En Russie, une “récession technique”

Le journal britannique souligne que les autocraties comme Moscou sont “capables d’absorber le choc initial d’un embargo parce qu’elles peuvent contrôler leurs ressources“. La situation est différente pour les démocraties occidentales. Cependant, formellement, la Russie est en défaut de paiement.

Il ne s’agit que d’une récession “technique”, déclenchée à la fin du mois de juin, à la fin de la “période de grâce” pour les quelque 100 millions de dollars de dette extérieure impayée. L’état d’insolvabilité n’a donc pas été déclenché par un manque d’argent, mais par une incapacité à rembourser la dette, en raison des sanctions imposées principalement par les États-Unis, qui ont bloqué les paiements.

Le chômage en Russie n’augmente pas sensiblement

La chute initiale de la valeur du rouble, souligne le Washington Post, s’est toutefois rapidement inversée après que l’État a restreint les transactions en devises et que les importations de la Russie ont chuté, apaisant ainsi les craintes du public d’une crise monétaire. Le chômage n’a donc pas augmenté de façon notable“.

Dans des villes comme Moscou et Saint-Pétersbourg, on voit des restaurants et des bars bondés et des épiceries bien achalandées, bien que les prix aient fortement augmenté et que certains produits importés, comme le whisky, soient désormais difficiles à trouver.

Des sanctions contre la Russie sont-elles nécessaires ?

Mais alors, est-ce que ça ne va vraiment pas si mal en Russie et les sanctions sont-elles contre-productives ? Pas vraiment, car à moyen et long terme, l’économie de Moscou ne sera pas en mesure de résister à l’impact de ces sanctions, et la pression continue sur le gaz comme arme de chantage le prouve.

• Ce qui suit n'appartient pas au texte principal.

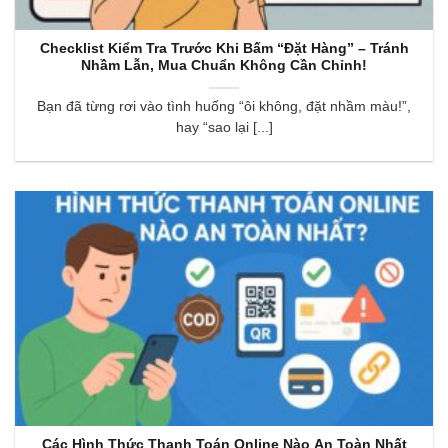
Checklist Kiểm Tra Trước Khi Bấm “Đặt Hàng” – Tránh
Nhầm Lẫn, Mua Chuẩn Không Cần Chỉnh!
Bạn đã từng rơi vào tình huống “ôi không, đặt nhầm màu!”,
hay “sao lại [...]
Các Hình Thức Thanh Toán Online Nào An Toàn Nhất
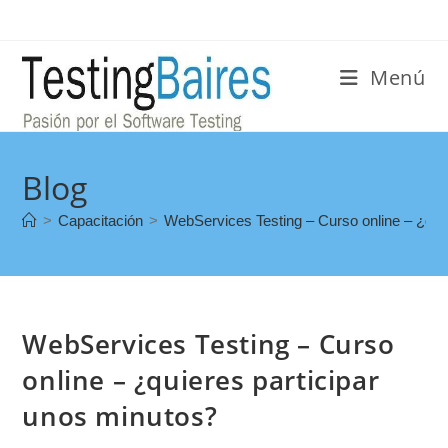
Menú
Blog
>
Capacitación
>
WebServices Testing – Curso online – ¿qui
WebServices Testing – Curso
online – ¿quieres participar
unos minutos?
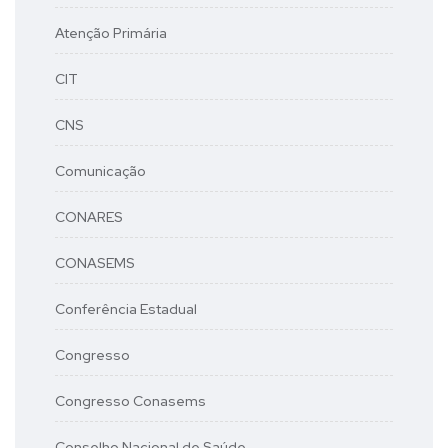
Atenção Primária
CIT
CNS
Comunicação
CONARES
CONASEMS
Conferência Estadual
Congresso
Congresso Conasems
Conselho Nacional de Saúde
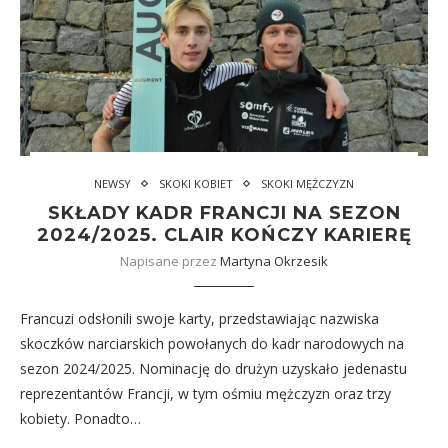
NEWSY
SKOKI KOBIET
SKOKI MĘŻCZYZN
SKŁADY KADR FRANCJI NA SEZON
2024/2025. CLAIR KOŃCZY KARIERĘ
Napisane przez
Martyna Okrzesik
Francuzi odsłonili swoje karty, przedstawiając nazwiska
skoczków narciarskich powołanych do kadr narodowych na
sezon 2024/2025. Nominację do drużyn uzyskało jedenastu
reprezentantów Francji, w tym ośmiu mężczyzn oraz trzy
kobiety. Ponadto…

Ce qui rend les difficultés évidentes, ce sont certaines données économiques. La production de voitures a chuté de près de 62 % au cours du premier semestre de l’année, en raison d’une baisse drastique des importations de composants. Les ventes au détail ont chuté de 10 % au deuxième trimestre, par rapport à l’année précédente, les Russes ayant réduit leurs dépenses. La confiance des consommateurs est également à son plus bas niveau depuis 2015 et 78 % des Russes ne prévoient pas d’acheter.

Et encore : les compagnies aériennes ont réduit les vols internationaux à presque zéro et licencient les pilotes. Des milliers de personnes hautement qualifiées ont fui le pays, tandis que des centaines d’entreprises étrangères, dont Ikea et McDonald’s, ferment leurs portes. Enfin, le budget fédéral russe a montré des signes de souffrance en juillet.

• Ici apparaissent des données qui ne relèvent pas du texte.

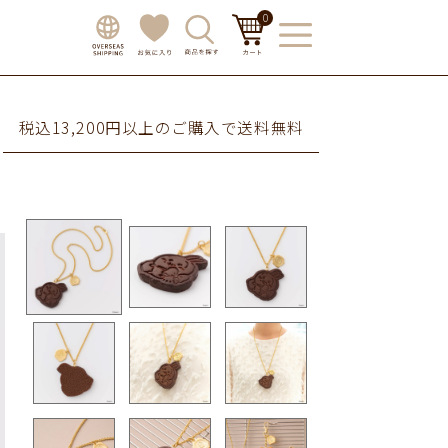
0
税込13,200円以上のご購入で送料無料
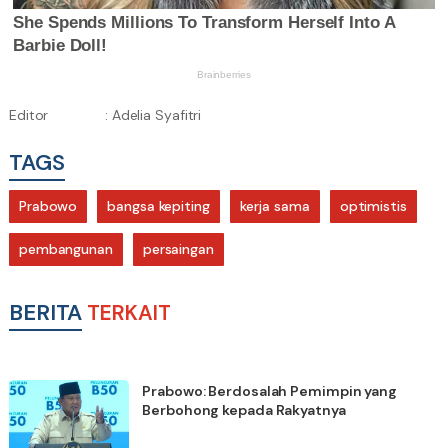
Editor
: Adelia Syafitri
TAGS
Prabowo
bangsa kepiting
kerja sama
optimistis
pembangunan
persaingan
BERITA
TERKAIT
Prabowo: Berdosalah Pemimpin yang
Berbohong kepada Rakyatnya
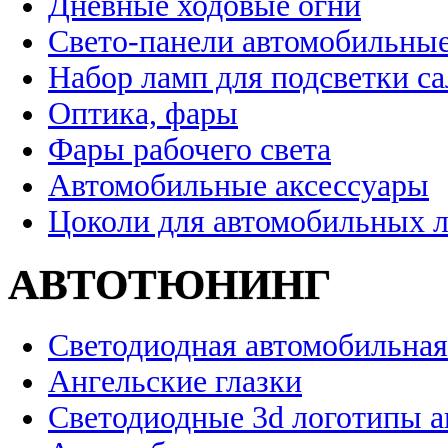
Дневные ходовые огни
Свето-панели автомобильны
Набор ламп для подсветки с
Оптика, фары
Фары рабочего света
Автомобильные аксессуары
Цоколи для автомобильных 
АВТОТЮНИНГ
Светодиодная автомобильная
Ангельские глазки
Светодиодные 3d логотипы 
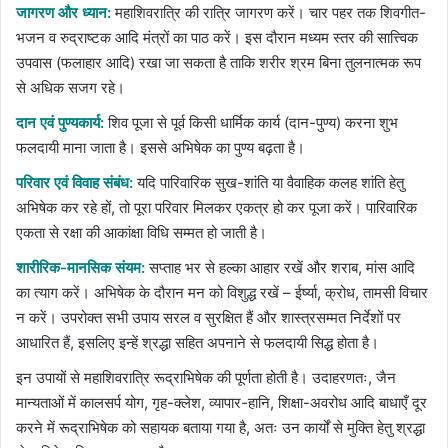
जागरण और ध्यान:
महाशिवरात्रि की रात्रि जागरण करें। चार पहर तक शिवगीत-
भजन व रुद्राष्टक आदि मंत्रों का पाठ करें। इस दौरान मध्यम स्तर की सात्त्विक
उपवास (फलाहार आदि) रखा जा सकता है ताकि शरीर श्रम बिना तुलनात्मक रूप
से अधिक सजग रहे।
दान एवं पुण्यकार्य:
शिव पूजा से पूर्व किसी धार्मिक कार्य (दान-पुण्य) करना शुभ
फलदायी माना जाता है। इससे अभिषेक का पुण्य बढ़ता है।
परिवार एवं विवाह संबंध:
यदि पारिवारिक सुख-शांति या वैवाहिक कलह शांति हेतु
अभिषेक कर रहे हों, तो पूरा परिवार मिलकर एकत्र हो कर पूजा करें। पारिवारिक
एकता से रक्षा की आकांक्षा विधि सम्मत हो जाती है।
शारीरिक-मानसिक संयम:
सप्ताह भर से हल्का आहार रखें और शराब, मांस आदि
का त्याग करें। अभिषेक के दौरान मन को विशुद्ध रखें – ईर्ष्या, क्रोध, तामसी विचार
न करें। उपरोक्त सभी उपाय सरल व सुरक्षित हैं और शास्त्रसम्मत निर्देशों पर
आधारित हैं, इसलिए इन्हें श्रद्धा सहित अपनाने से फलदायी सिद्ध होता है।
इन उपायों से महाशिवरात्रि रूद्राभिषेक की पूर्णता होती है। उदाहरणतः, जैन
मान्यताओं में कालसर्प योग, गृह-क्लेश, व्यापार-हानि, शिक्षा-अवरोध आदि बाधाएँ दूर
करने में रूद्राभिषेक को सहायक बताया गया है, अतः उन कार्यों से मुक्ति हेतु श्रद्धा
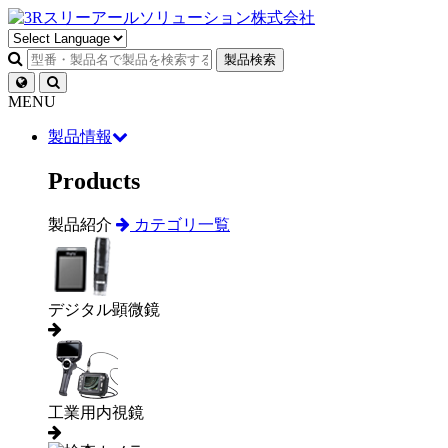
製品検索
MENU
製品情報
Products
製品紹介
カテゴリ一覧
デジタル顕微鏡
工業用内視鏡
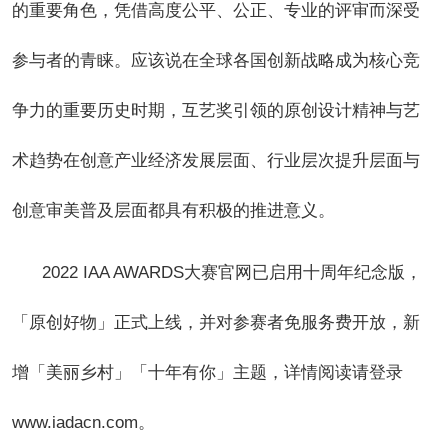
的重要角色，凭借高度公平、公正、专业的评审而深受
参与者的青睐。应该说在全球各国创新战略成为核心竞
争力的重要历史时期，互艺奖引领的原创设计精神与艺
术趋势在创意产业经济发展层面、行业层次提升层面与
创意审美普及层面都具有积极的推进意义。
2022 IAA AWARDS
大赛官网已启用十周年纪念版，
「原创好物」正式上线，并对参赛者免服务费开放，新
增「美丽乡村」「十年有你」主题，详情阅读请登录
www.iadacn.com。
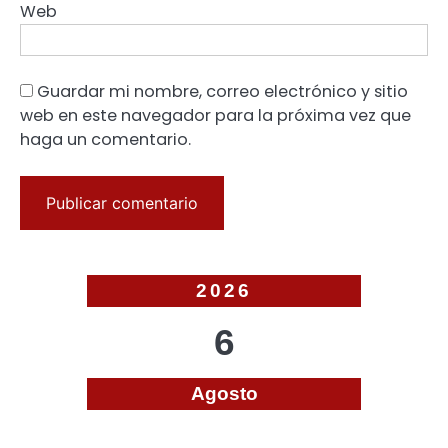
Web
Guardar mi nombre, correo electrónico y sitio
web en este navegador para la próxima vez que
haga un comentario.
2026
6
Agosto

En juillet, en effet, la Russie a fait état d’un déficit budgétaire de 900 milliards de roubles, alors que certaines sources de recettes fiscales ont diminué, soit un “écart énorme” de 8 % du PIB, selon Sergei Guriev, économiste à l’université Sciences Po de Paris. “L’écart technologique entre la Russie et les économies avancées va se creuser au fil du temps“, a écrit Ilya Matveev, un politologue de Saint-Pétersbourg, dans un article récent. Et ce, alors que la “forte récession économique” se poursuivra.

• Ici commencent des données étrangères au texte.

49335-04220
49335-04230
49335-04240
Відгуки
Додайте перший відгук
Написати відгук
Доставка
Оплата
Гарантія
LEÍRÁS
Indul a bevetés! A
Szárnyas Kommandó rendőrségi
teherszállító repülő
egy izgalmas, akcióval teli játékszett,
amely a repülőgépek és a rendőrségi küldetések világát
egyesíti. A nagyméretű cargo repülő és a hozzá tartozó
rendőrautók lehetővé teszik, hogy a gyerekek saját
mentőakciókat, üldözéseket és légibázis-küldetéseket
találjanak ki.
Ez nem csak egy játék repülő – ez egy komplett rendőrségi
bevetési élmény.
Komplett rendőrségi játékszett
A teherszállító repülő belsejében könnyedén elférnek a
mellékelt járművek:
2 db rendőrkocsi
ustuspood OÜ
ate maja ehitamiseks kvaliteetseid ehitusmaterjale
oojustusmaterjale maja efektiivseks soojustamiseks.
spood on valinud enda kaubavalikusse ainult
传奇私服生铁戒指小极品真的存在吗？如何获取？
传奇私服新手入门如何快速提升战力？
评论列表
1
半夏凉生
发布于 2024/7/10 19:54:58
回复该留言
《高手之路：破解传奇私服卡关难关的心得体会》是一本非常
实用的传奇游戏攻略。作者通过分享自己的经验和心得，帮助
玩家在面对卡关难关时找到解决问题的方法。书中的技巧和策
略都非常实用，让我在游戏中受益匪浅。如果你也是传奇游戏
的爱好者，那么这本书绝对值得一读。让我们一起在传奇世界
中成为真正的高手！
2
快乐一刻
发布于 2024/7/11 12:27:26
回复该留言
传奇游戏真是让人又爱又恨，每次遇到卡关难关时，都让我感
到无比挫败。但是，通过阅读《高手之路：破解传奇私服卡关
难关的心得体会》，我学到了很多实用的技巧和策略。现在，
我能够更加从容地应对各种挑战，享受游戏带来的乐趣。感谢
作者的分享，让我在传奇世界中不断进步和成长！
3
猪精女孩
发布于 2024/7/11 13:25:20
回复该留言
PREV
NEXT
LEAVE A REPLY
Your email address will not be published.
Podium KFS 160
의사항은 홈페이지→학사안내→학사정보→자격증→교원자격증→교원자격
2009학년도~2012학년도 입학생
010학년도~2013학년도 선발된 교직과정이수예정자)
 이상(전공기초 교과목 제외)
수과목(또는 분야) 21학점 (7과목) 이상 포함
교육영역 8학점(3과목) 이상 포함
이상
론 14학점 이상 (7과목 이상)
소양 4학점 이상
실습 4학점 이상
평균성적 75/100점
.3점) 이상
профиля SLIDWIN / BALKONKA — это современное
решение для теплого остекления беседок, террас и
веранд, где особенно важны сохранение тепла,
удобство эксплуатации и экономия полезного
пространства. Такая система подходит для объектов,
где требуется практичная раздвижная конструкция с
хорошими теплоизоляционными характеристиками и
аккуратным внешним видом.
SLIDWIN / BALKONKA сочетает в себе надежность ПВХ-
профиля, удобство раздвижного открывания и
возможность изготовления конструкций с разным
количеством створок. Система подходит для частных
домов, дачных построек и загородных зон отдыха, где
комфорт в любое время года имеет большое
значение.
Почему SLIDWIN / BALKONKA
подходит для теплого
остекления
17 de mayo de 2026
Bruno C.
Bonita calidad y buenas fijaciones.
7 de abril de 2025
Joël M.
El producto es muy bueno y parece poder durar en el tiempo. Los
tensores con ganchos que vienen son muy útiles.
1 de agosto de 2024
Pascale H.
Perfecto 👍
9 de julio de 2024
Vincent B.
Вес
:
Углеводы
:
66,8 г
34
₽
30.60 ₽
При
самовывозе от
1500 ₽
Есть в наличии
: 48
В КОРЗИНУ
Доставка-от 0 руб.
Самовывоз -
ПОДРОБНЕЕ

Le plafonnement mondial des prix du pétrole

Pour accélérer cette spirale descendante, dans l’espoir de mettre fin aux hostilités russes en Ukraine, le Washington Post explique que l’UE devrait “couper la principale bouée de sauvetage de Moscou : les revenus des exportations de pétrole et de gaz“. En bref : se causer plus de tort dans l’immédiat, mais mettre la Russie dans une crise telle qu’elle devrait revoir ses positions.

En attendant, la Maison Blanche, après l’arrêt du charbon russe, pousse à une action plus immédiate par le biais d’un plafonnement mondial des prix du pétrole de Moscou, ce qui obligerait le pays à vendre à des prix réduits par rapport aux prix actuels. Tout cela alors que les travaux se poursuivent au sein de l’UE pour parvenir à un plafonnement des prix du gaz.